The overall workflow for this project first defines a gym environment based on the desired scan path, then performs Proximal Policy Optimization to derive a suitable control policy based on the environment. This is done through the following:

Overview

  • EagarTsaiModel.py: implements the RUSLS solution to the Rosenthal equation, as proposed by Wolfer et al.
  • power_square_gym.py, power_triangle_gym.py, velocity_square_gym.py, velocity_triangle_gym.py: Defines custom gym environments for the respective scan paths and control variables. square is used as shorthand for the predefined horizontal cross-hatching path and triangle is used as shorthand for the predefined concentric triangular path.
  • RL_learn_square.py, RL_learn_triangle.py performs Proximal Policy Optimization on the respective scan paths, with command line arguments to change which control parameter is varied.
  • evaluate_learned_policy.py runs a derived control policy on a specific environment. The environment is specified using command line arguments detailed below.

Testing a trained model

To test a trained model on a specific combination of scan path and control parameter, enter this command:

python evaluate_learned_policy.py --path [scan_path] --param [parameter]

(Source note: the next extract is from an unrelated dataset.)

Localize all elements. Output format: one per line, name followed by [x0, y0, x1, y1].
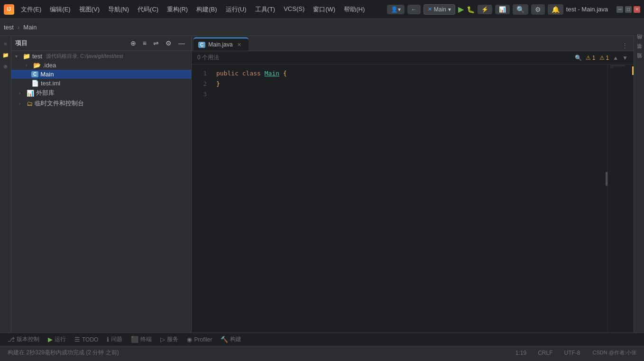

Note: [scan_path] should be replaced by square for the horizontal cross-hatching scan path and triangle for the concentric triangular path. [parameter] should be replaced by power to specify power as a control parameter, and velocity to specify velocity as a control parameter.

Upon running this command, you will be prompted to enter the path to the .zip file for the trained model.

Once the evaluation is complete, the results are stored in the folder results/[scan_path]_[parameter]_control/. This folder will contain plots of the variation of the melt depth and control parameters over time, as well as their raw values for later analysis.

Pre-trained models for each of the four possible combinations of scan path and control parameter can be found in pretrained_models.

Training a new model

In order to train a new model based on the predefined horizontal cross-hatching scan path, enter the command:

python RL_learn_square.py --param [parameter]

Here, [parameter] should be replaced by the control parameter desired. The possible options are power and velocity.

The process is similar for the predefined concentric triangular scan path. To train a new model, enter the command:

python RL_learn_triangle.py --param [parameter]

Again, [parameter] should be replaced by the control parameter desired. The possible options are power and velocity.

During training, intermediate model checkpoints will be saved at

training_checkpoints/ppo_[scan_path]_[parameter]/best_model.zip

At the conclusion of training, the finished model is stored at

trained_models/ppo_[scan_path]_[parameter].zip

Defining a custom domain

Changing the powder bed features

In order to define a custom domain for use with a different problem configuration, the EagarTsaiModel.py file should be edited directly. Within the EagarTsai() class instantiation, the thermodynamic properties and domain dimensions can be specified. Additionally, the resolution and boundary conditions can be provided as arguments to the EagarTsai class. bc = 'flux' and bc = 'temp' implements an adiabatic and constant temperature boundary condition respectively.

Changing the scan path

A new scan path can be defined by creating a new custom gym environment, and writing a custom step() function to represent the desired scan path, similar to the [parameter]_[scan_path]_gym.py scripts in this repository. Considerations for both how the laser moves during a single segment and the placement of each segment within the overall path should be described in this function. More detail on the gym framework for defining custom environments can be found here.

Monitoring the training process with TensorBoard

Tensorboard provides resources for monitoring various metrics of the PPO training process, and can be installed using pip install tensorboard. To open the tensorboard dashboard, enter the command:

tensorboard --log_dir ./tensorboard_logs/ppo_[scan_path]_[parameter]/ppo_[scan_path]_[parameter]_[run_ID]

Tensorboard log files are periodically saved during training, with information on cumulative reward as well as various loss metrics.